Environ 300 sympathisants de l'opposition russe ont manifesté dimanche au centre de Moscou pour protester contre l'annonce du retour au Kremlin après la présidentielle de 2012 du Premier ministre Vladimir Poutine et sa décision d'échanger son poste avec le président Dmitri Medvedev.
Répondant à l'appel de plusieurs mouvements d'opposition comme le Front civil uni fondé par l'ex-champion d'échecs Garry Kasparov, les manifestants étaient rassemblés place Pouchkine et exhibaient des banderoles sur lesquelles on pouvait lire «Poutine doit partir» ou «Vos élections sont une farce», a constaté un journaliste de l'AFP.
«Je suis venue protester contre Poutine et Medvedev car ils se sont attribués eux-mêmes les postes, alors que c'est au peuple de choisir ses dirigeants», a déclaré Antonina, une retraitée de 73 ans portant un béret rouge orné d'un pin's du Parti communiste.
Artiom Adiev, un étudiant de 22 ans, est venu participer à cette manifestation pour «faire comprendre au pouvoir qu'il y avait des opposants et que tout le monde n'était pas d'accord» avec les décisions du tandem Poutine-Medvedev.
«L'annonce de l'échange des rôles entre Poutine et Medvedev est tout simplement une provocation!

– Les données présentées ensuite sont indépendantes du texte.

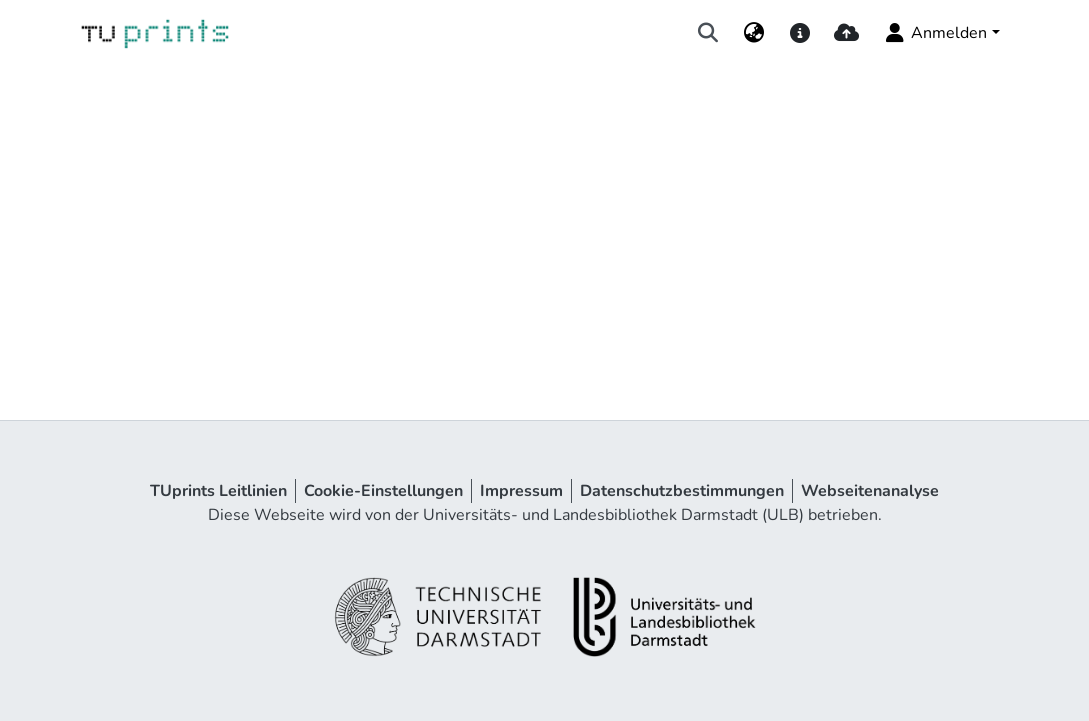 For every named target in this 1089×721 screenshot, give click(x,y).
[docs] (800, 33)
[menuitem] (753, 33)
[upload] (846, 33)
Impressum (521, 491)
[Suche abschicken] (707, 33)
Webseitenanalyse (870, 491)
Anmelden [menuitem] (934, 33)
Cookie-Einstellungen (383, 491)
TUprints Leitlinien (218, 491)
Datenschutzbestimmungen (682, 491) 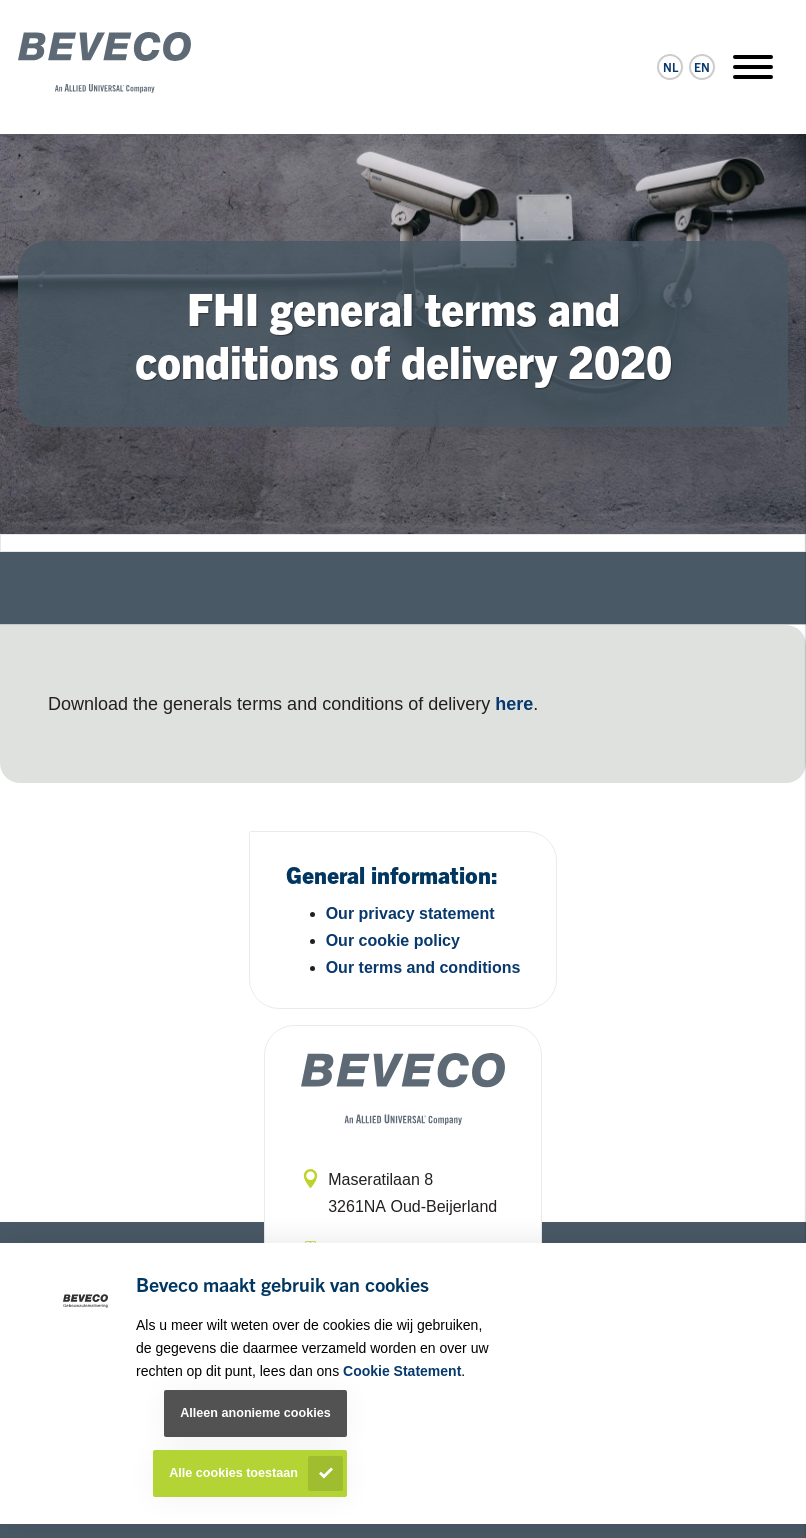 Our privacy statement (410, 913)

Le pouvoir a été confisqué et le peuple ne peut pas choisir ses dirigeants», a martelé l'étudiant. Vladimir Poutine a annoncé samedi son intention de redevenir président après le scrutin de mars 2012. Il a également précisé qu'il laisserait alors la tête du gouvernement à M. Medvedev, l'homme qu'il avait désigné en 2008 pour lui succéder au Kremlin, faute de pouvoir se représenter pour un troisième mandat consécutif.
L'homme fort de la Russie pourra théoriquement, suite à une réforme constitutionnelle prolongeant le mandat présidentiel de quatre à six ans, rester à la présidence jusqu'en 2024.

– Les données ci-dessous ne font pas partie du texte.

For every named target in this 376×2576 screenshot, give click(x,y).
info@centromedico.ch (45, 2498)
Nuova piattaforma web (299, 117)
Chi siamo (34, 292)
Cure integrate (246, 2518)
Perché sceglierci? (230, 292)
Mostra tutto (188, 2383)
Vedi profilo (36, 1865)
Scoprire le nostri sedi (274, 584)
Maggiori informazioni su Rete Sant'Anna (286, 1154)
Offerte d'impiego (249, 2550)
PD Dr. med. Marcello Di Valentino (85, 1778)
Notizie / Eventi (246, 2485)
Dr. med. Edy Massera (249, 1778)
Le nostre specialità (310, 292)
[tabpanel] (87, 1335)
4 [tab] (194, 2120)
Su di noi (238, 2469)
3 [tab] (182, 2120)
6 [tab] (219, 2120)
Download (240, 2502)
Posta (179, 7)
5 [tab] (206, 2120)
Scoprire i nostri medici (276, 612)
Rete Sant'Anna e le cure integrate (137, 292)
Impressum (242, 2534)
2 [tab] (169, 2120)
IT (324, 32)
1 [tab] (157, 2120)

Si cette décision ne transforme pas le paysage politique, M. Poutine étant toujours resté le personnage central du régime, certains hauts responsables ont tout de même exprimé leur désaccord avec ce scénario, en particulier le ministre des Finances, Alexeï Koudrine, apôtre du contrôle des dépenses et figure respectée des investisseurs étrangers. «Je ne me vois pas dans un nouveau gouvernement. Personne ne m'a d'ailleurs proposé quoique ce soit. Je pense que les différends que j'ai, ne me permettront pas d'en faire partie», a dit le ministre, cité par les agences russes depuis Washington où il participe à une réunion du G20.

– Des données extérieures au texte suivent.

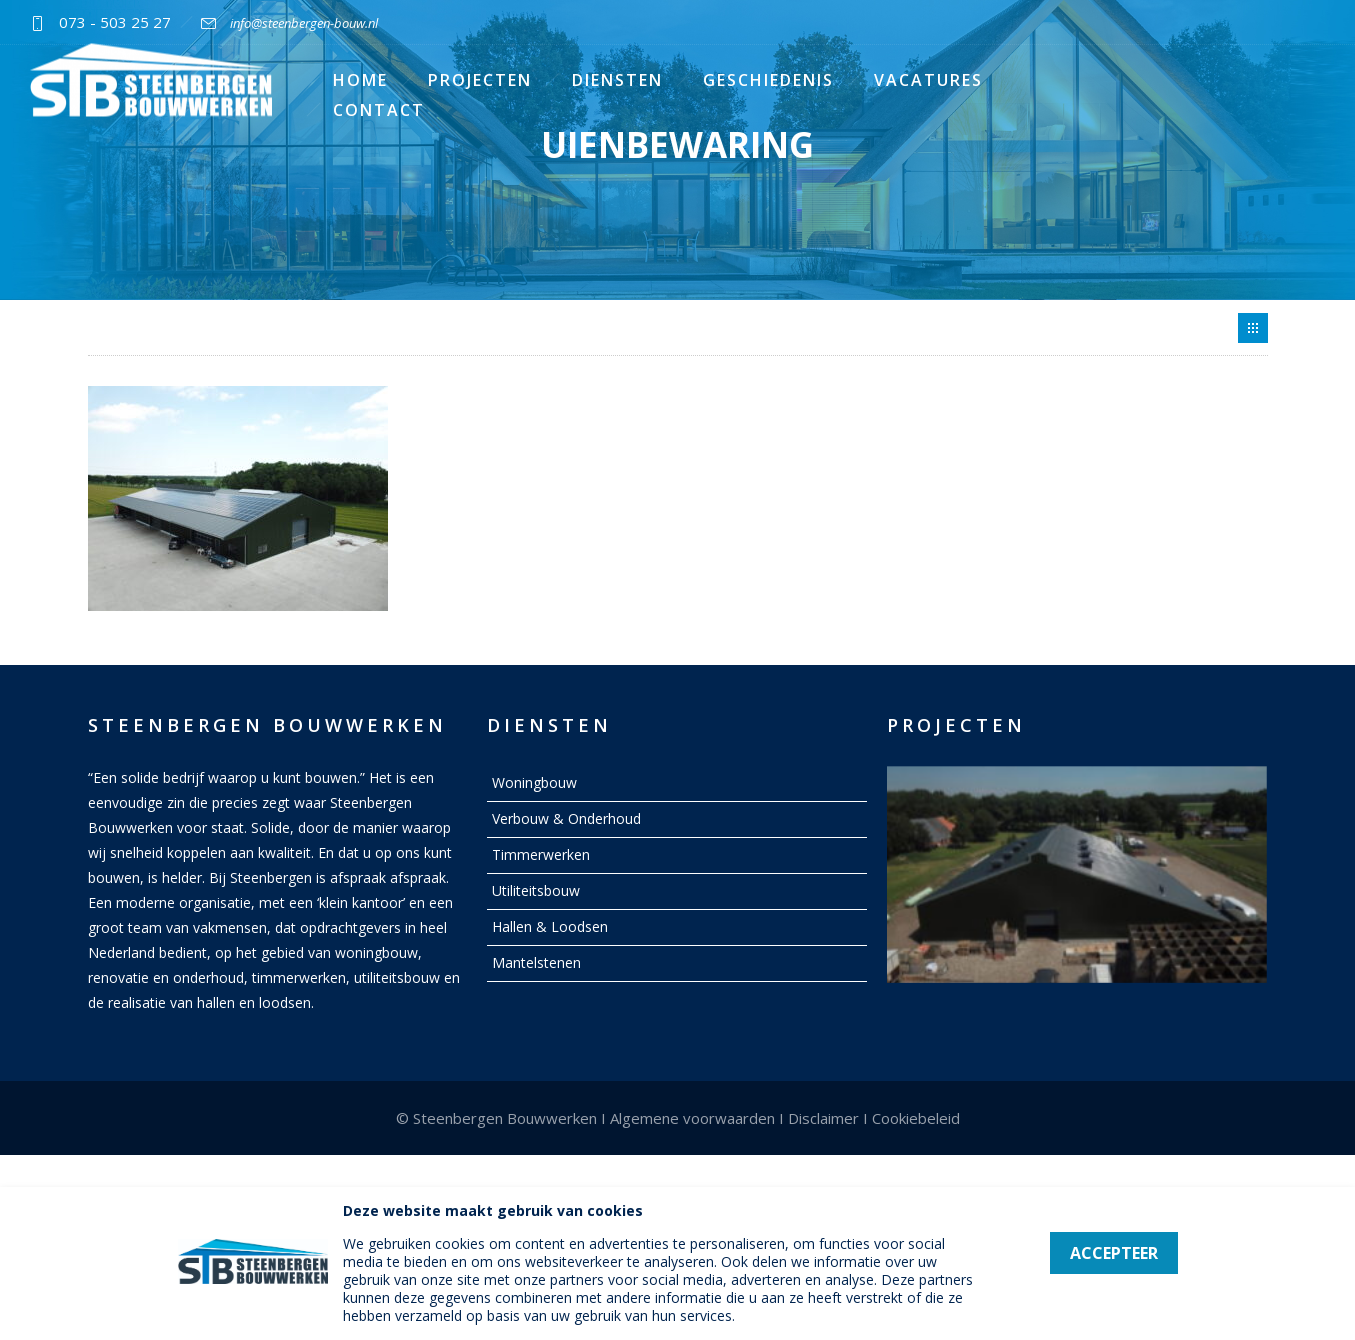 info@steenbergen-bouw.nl (304, 23)
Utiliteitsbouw (536, 890)
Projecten (480, 80)
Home (360, 80)
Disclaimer (823, 1118)
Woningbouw (534, 782)
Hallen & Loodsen (550, 926)
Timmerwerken (541, 854)
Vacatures (928, 80)
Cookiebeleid (916, 1118)
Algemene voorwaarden (692, 1118)
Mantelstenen (536, 962)
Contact (379, 110)
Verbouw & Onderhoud (566, 818)
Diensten (617, 80)
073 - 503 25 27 (115, 22)
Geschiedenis (768, 80) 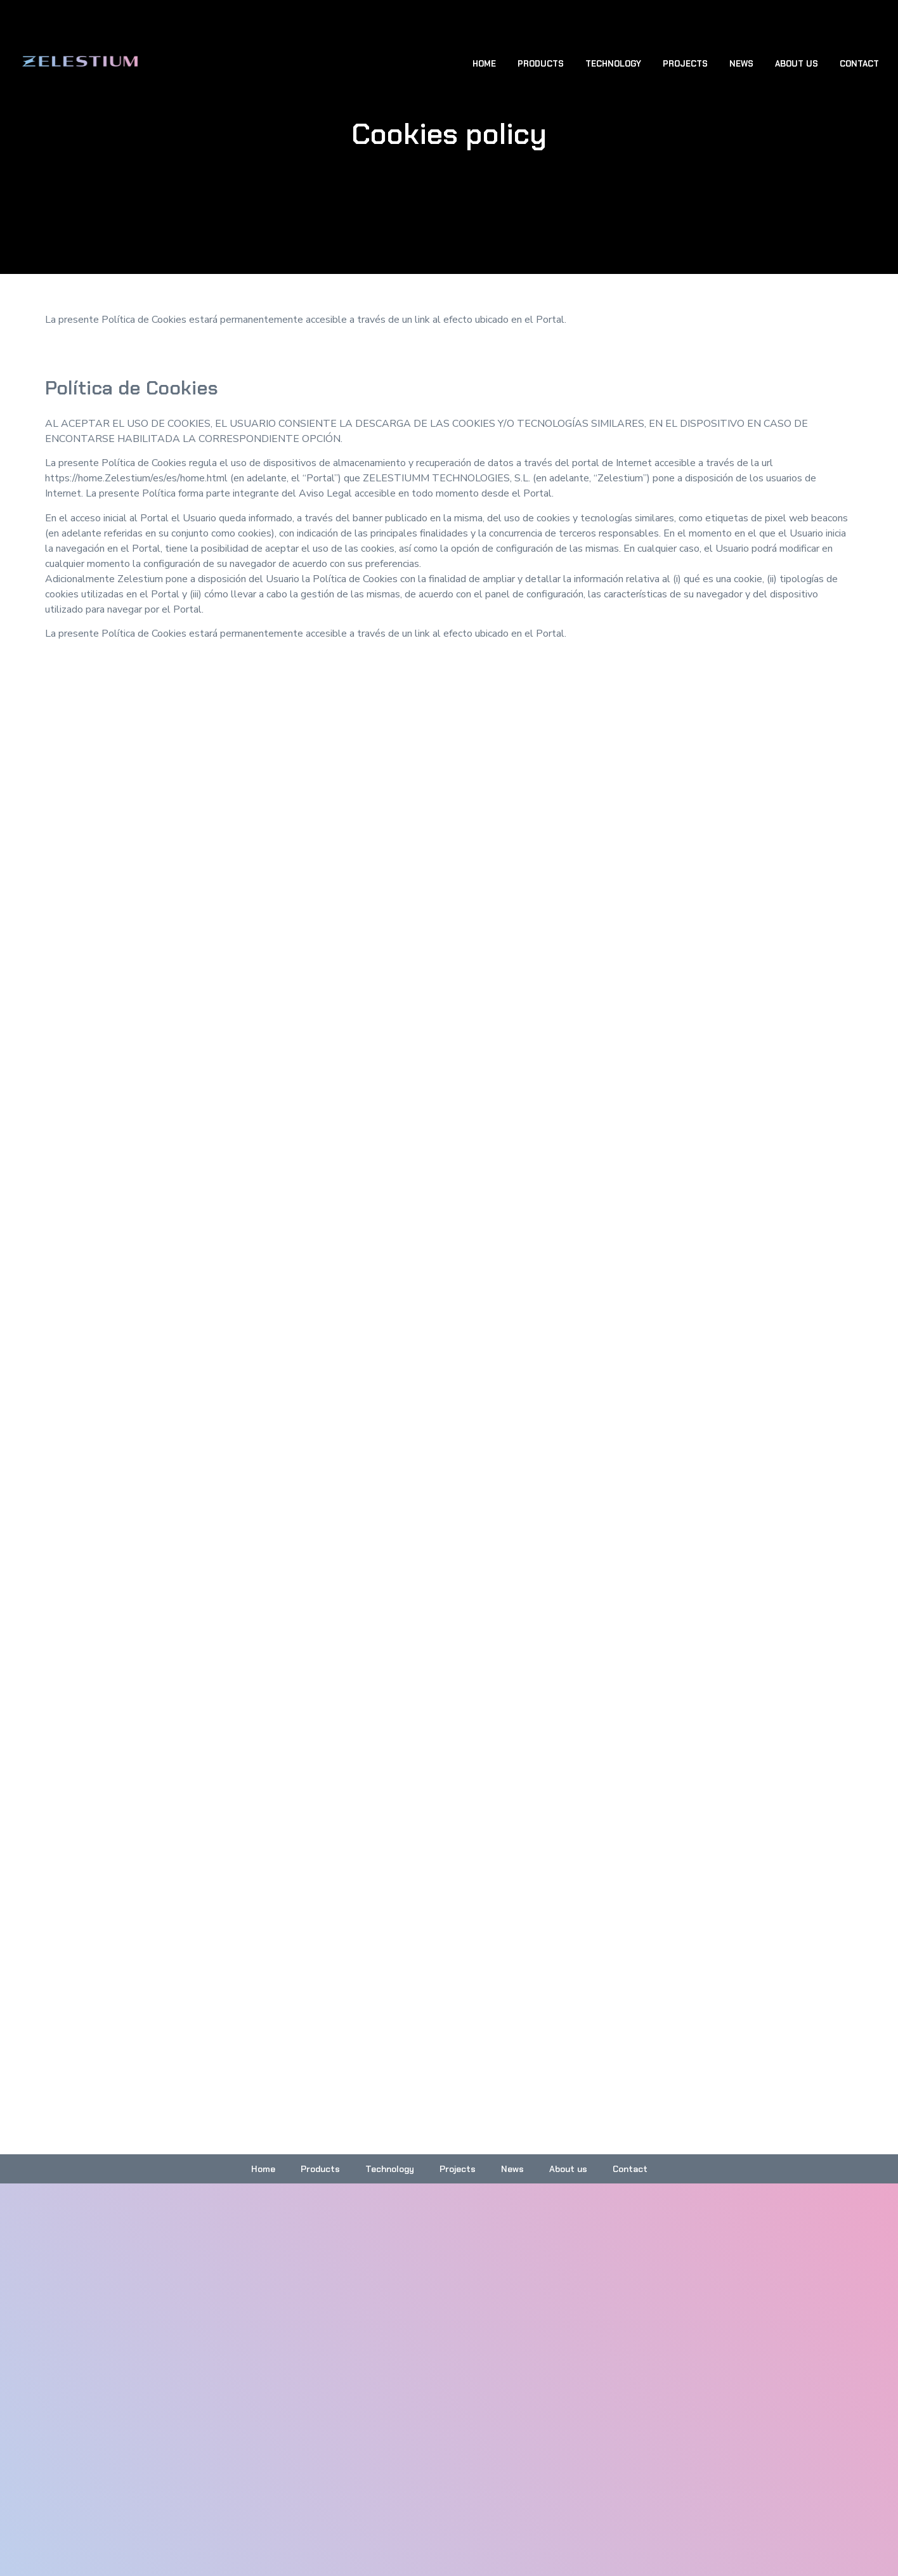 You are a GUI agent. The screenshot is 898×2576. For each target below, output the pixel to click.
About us (796, 63)
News (741, 63)
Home (484, 63)
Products (540, 63)
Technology (613, 63)
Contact (859, 63)
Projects (685, 63)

M. Koudrine, qui dirige le ministère des Finances depuis 2000 et l'élection au Kremlin de M. Poutine, a expliqué «refuser inconditionnellement» de servir dans un gouvernement dirigé par M. Medvedev car il s'oppose à une hausse des dépenses budgétaires.
«Cela va créer des risques supplémentaires pour le budget et l'économie. Cela veut dire qu'on ne pourra pas réduire nos déficits», a-t-il dit, relevant que dans un tel contexte, la Russie sera encore plus dépendante de ses exportations d'hydrocarbures, dont les revenus nourrissent l'économie.
A l'inverse, le conseiller économique de M. Medvedev, Arkadi Dvorkovitch a lui exprimé sa déception samedi face au retour annoncé de Vladimir Poutine.
«Il n'y a aucune raison de se réjouir», a-t-il écrit sur son compte Twitter. Face à une telle nouvelle c'est «le bon moment de zapper pour regarder une chaîne sportive», a encore jugé M. Dvorkovitch.
Le porte-parole de M. Poutine, Dmitri Peskov a lui souligné tard samedi que «si une personne est en désaccord avec les choix stratégiques du tandem, elle devra quitter l'équipe». Dmitri Medvedev, un juriste de 46 ans, a cultivé durant son mandat l'image d'un homme moderne, féru de nouvelles technologies, une position censée trancher avec celle de Vladimir Poutine, un ancien officier du KGB de 58 ans.
Mais le président russe n'est en réalité jamais sorti de l'ombre de son mentor, à qui il doit toute sa carrière.